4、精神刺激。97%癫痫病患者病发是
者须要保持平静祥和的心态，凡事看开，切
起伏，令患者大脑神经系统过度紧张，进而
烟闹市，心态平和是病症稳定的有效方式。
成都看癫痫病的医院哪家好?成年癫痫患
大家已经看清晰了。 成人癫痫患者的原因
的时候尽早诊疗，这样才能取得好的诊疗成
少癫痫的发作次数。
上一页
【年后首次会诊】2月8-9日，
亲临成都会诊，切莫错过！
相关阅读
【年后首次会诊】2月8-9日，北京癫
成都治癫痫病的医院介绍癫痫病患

- - -

### PROBLEM DETAILS
Once more and in full, please write out the listing above exactly.

### RESPONSE TO THIS TASK
4、精神刺激。97%癫痫病患者病发是
者须要保持平静祥和的心态，凡事看开，切
起伏，令患者大脑神经系统过度紧张，进而
烟闹市，心态平和是病症稳定的有效方式。
成都看癫痫病的医院哪家好?成年癫痫患
大家已经看清晰了。 成人癫痫患者的原因
的时候尽早诊疗，这样才能取得好的诊疗成
少癫痫的发作次数。
上一页
【年后首次会诊】2月8-9日，
亲临成都会诊，切莫错过！
相关阅读
【年后首次会诊】2月8-9日，北京癫
成都治癫痫病的医院介绍癫痫病患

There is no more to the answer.